Bruno’s has been on Allen Avenue in North Deering since 1999, but the restaurant dates back to 1981, when Napolitano, then 24 years old, opened a first rendition of Bruno’s on India Street.
Back then, Portland’s Old Port was a much different scene. It was “mostly working waterfront and empty warehouses,” recalled Napolitano, now 65. At first, Bruno’s just sold steamed hot dogs and beer, but once he started to grow the menu with favorites like pizza and steak and cheeses, the restaurant began to build a following.

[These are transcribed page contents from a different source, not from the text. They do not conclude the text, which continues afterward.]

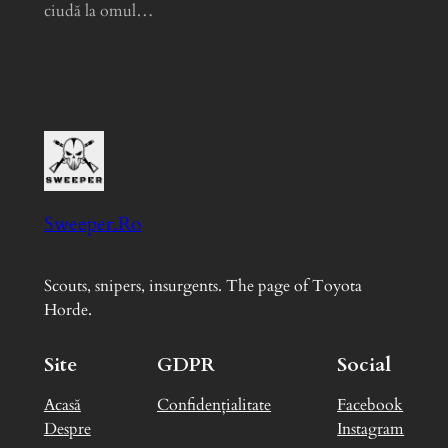
ciudă la omul…
Sweeper.Ro
Scouts, snipers, insurgents. The page of Toyota
Horde.
Site
GDPR
Social
Acasă
Confidențialitate
Facebook
Despre
Instagram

Soon, people in the neighborhood from Portland’s old Italian community regularly stopped by — including Napolitano’s father and family of 12, who pitched in and shared their recipes, adding to the restaurant’s growth.
Business was booming, and the $35,000 Bruno’s did in the first year grew exponentially, to $500,000 in its fifth, he recalled.
Decades later, Bruno’s is still a family affair, and the restaurant still makes a lot of their menu items from scratch based on those family recipes: the pasta, meatballs, sauce, as well as hand-breaded eggplant parmesan.
“The restaurant scene has changed quite a bit in Portland, but we’ve been able to hold our place here,” general manager Danny Napolitano said. “People are looking for real elevated stuff downtown, but I think we still fill our niche.”
Danny Napolitano, 38, and one of Bobby’s two sons, joined the fold back in 2010, making the business multi-generational. He said it took a little time to decide he wanted to do it as a career, but he jumped right in when Bruno’s was looking for a manager over a decade ago.
“I’ve always liked the business,” the younger Napolitano said. “He [Bobby] still asks me, ‘Are you sure you like this still?’”
The family ties are also present in the recipes. Roughly a dozen family members are on restaurant staff at Bruno’s. Elsewhere in Portland, Bobby Napolitano’s cousin runs Maria’s Ristorante on Congress Street, and his wife comes from the DiMillo’s family, which has run DiMillo’s on the Waterfront since the 1960s.
“I’ve learned a lot from my father-in-law and from my uncles too,” Bobby Napolitano said. “[Tony DiMillo] was very smart, and helped me a lot along the way.”
Where many businesses may turn to expanding or opening a new location after long stretches of success, staying put has been what’s worked for Bruno’s. The family has tossed around the idea of expansion in past years, Danny Napolitano said, but nothing lately. They had an opportunity to take over Thatcher’s Restaurant, a Gorham sports bar, years ago, and declined.
He’s seen other businesses be challenged with their expansions, and understandably so.
“If you want something done right, you have to be there,” Napolitano said. “To sacrifice quality for quantity, I just don’t see that happening for us.”
June and July have been solid business wise for Bruno’s, according to the younger Napolitano, despite the rainy weather. The catering and events portion of the business model has been working well too, he added, averaging about 20 or so events a month.
Rather than explore a second location, Bruno’s looked to retail to grow and modernize their business, launching Bruno’s Pasta Company in 2018 to market their homemade ravioli to stores throughout Maine. Whole Foods Market picked up the product in 2019.
In the meantime, passersby on Allen Avenue can expect the Napolitanos to be staying put in North Deering for years to come.
Maybe the execution is a little different, the father-and-son duo said. But no doubt, they’d put their food up against anyone’s.